┌──
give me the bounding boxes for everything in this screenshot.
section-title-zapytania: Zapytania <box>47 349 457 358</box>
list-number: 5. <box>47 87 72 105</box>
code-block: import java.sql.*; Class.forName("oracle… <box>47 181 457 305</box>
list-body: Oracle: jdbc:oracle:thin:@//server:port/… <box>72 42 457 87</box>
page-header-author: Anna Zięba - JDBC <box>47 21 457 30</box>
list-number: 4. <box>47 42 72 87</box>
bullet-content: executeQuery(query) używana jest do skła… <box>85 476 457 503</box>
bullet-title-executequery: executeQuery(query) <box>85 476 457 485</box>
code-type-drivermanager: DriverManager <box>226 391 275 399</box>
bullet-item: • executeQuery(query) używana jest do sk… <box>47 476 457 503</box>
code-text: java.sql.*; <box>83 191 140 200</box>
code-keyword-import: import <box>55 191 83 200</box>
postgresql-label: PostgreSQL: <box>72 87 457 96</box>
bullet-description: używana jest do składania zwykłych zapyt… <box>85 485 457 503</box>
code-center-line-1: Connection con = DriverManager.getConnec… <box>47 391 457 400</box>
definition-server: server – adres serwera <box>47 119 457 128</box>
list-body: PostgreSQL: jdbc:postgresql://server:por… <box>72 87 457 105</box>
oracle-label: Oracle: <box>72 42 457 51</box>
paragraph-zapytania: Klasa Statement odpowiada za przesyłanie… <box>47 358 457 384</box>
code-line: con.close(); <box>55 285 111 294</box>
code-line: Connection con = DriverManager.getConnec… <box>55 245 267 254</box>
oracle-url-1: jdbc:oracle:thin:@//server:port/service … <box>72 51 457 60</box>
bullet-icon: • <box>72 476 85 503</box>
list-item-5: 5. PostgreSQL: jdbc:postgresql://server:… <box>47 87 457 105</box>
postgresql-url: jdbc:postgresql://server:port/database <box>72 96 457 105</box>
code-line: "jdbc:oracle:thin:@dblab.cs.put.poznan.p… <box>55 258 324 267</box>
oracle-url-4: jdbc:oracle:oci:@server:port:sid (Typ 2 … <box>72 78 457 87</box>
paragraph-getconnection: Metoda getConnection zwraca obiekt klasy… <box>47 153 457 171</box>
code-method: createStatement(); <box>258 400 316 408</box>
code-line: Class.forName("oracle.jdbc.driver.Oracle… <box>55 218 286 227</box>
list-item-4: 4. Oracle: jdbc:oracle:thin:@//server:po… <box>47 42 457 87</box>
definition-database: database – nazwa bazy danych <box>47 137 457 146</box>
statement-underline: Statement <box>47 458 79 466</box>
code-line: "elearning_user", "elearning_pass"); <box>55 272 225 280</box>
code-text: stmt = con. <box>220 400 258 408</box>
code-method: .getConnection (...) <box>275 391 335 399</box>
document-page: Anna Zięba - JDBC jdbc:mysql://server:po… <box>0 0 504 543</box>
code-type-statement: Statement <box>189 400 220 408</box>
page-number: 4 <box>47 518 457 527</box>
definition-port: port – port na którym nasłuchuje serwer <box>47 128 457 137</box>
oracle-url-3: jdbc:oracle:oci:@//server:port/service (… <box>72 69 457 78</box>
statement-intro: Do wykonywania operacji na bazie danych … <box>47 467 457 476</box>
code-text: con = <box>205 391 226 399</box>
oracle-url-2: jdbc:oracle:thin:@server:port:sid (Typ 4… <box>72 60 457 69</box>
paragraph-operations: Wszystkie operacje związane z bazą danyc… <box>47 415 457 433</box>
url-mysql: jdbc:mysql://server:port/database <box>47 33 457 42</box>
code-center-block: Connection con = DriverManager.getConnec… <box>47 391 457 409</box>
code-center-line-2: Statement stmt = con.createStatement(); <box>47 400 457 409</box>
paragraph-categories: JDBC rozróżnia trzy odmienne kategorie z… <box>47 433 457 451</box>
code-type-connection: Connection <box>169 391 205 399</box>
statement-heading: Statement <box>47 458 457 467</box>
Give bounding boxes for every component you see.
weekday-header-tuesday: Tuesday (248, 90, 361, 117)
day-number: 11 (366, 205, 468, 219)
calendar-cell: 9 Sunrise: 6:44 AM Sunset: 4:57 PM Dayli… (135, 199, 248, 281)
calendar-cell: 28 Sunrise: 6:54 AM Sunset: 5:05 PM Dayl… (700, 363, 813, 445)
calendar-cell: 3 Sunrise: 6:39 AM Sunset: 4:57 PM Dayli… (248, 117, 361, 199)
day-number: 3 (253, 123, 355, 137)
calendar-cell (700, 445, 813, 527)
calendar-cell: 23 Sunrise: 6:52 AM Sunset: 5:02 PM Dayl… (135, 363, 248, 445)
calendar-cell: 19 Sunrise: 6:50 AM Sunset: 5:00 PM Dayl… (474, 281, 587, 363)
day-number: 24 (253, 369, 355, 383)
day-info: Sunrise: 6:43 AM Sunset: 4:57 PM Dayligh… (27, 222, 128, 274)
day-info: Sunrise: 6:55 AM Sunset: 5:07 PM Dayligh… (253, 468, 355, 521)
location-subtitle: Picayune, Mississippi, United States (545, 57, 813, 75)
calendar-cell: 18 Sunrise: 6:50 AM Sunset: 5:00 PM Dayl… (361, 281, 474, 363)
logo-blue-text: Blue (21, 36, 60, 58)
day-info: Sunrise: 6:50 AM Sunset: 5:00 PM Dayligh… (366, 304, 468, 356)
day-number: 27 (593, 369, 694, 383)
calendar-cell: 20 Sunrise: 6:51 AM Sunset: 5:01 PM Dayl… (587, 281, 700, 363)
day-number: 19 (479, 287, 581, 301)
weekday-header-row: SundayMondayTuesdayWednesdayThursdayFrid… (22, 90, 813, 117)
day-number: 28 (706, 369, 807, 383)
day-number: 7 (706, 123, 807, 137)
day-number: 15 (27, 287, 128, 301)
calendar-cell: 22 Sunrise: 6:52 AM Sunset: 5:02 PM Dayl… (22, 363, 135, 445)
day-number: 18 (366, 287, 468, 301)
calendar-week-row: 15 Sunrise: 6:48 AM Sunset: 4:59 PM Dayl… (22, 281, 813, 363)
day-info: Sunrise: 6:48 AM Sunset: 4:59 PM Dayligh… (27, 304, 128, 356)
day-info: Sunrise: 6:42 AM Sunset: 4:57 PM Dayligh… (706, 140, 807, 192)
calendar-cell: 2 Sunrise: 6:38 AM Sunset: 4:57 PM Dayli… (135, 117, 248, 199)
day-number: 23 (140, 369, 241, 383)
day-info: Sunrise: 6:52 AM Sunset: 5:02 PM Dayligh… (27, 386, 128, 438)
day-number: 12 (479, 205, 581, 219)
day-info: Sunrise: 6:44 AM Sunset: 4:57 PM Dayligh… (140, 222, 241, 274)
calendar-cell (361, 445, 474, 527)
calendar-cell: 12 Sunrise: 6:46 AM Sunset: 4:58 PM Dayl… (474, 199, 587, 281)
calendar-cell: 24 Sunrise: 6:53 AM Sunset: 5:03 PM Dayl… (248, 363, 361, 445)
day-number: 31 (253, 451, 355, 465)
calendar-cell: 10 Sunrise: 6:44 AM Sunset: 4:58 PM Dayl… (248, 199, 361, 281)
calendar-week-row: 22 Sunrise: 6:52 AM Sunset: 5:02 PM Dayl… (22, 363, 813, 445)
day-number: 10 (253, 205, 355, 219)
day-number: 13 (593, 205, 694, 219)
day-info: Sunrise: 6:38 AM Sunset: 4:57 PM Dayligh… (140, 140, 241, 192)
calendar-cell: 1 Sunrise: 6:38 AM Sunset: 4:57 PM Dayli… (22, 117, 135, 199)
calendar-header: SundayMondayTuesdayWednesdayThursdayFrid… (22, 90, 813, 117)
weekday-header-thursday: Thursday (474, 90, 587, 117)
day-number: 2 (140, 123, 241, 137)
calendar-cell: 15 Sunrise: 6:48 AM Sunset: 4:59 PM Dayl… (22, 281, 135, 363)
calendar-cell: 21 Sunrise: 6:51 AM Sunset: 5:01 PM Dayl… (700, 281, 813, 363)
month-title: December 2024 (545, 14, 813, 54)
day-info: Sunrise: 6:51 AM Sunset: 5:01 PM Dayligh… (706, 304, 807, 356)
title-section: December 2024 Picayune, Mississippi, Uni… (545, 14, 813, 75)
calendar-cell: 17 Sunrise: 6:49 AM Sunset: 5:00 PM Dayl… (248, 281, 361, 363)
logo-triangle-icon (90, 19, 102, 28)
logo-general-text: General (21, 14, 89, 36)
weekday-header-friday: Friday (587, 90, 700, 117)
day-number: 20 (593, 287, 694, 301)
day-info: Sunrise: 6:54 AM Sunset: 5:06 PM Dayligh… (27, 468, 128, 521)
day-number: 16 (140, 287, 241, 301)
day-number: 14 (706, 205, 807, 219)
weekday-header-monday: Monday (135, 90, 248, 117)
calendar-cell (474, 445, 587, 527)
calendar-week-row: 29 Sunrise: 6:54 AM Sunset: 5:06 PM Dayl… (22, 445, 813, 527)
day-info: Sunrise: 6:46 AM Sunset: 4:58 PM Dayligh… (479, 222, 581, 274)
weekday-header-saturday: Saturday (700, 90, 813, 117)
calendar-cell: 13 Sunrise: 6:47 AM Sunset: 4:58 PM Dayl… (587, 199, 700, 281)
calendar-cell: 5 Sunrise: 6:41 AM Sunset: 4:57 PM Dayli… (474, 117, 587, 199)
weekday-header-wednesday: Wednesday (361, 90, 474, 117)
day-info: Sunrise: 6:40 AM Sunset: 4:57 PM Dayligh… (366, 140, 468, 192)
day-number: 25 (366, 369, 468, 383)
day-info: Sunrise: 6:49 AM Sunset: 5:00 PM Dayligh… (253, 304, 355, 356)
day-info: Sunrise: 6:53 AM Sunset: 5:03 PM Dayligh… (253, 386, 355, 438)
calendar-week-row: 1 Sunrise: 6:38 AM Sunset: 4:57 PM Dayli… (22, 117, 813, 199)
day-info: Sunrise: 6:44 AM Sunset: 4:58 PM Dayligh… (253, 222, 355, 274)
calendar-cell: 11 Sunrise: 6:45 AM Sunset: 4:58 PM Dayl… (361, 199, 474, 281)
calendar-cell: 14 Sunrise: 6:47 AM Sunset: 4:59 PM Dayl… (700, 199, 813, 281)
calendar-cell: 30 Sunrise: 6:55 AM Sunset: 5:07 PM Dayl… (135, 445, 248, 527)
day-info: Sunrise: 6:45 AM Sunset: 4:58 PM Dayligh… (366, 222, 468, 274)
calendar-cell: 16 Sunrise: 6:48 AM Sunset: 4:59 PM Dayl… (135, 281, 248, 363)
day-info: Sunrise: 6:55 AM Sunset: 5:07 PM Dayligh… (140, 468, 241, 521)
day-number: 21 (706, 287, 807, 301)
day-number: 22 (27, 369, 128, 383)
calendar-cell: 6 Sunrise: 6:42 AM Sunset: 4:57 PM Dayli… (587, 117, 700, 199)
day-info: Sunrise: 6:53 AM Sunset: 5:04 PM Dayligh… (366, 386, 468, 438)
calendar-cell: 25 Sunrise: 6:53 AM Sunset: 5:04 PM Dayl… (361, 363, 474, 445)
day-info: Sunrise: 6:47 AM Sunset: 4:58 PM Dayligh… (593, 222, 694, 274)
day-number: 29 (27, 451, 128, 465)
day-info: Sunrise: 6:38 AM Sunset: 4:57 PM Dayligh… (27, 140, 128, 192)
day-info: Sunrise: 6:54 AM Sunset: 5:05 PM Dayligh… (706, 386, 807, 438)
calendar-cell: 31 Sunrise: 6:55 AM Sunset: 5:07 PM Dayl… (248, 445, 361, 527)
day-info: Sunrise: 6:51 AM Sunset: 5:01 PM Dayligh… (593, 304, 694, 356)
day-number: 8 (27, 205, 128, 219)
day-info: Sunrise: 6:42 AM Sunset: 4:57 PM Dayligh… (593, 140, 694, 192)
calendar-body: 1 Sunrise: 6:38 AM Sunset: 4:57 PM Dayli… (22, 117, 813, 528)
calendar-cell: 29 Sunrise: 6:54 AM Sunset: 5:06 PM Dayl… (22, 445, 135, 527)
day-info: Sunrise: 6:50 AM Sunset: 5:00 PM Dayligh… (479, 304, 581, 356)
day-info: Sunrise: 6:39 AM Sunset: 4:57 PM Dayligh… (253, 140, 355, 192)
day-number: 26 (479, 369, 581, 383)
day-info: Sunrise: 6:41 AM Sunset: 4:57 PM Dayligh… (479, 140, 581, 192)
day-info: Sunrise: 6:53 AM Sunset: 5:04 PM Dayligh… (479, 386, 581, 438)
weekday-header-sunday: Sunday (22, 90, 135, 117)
└──
▶ **INSTRUCTIONS TO FOLLOW**:
Work out how many lines in the material above hold the word "text"; answer with the number only.

▶ **SOLUTION TO THIS PROBLEM**:
5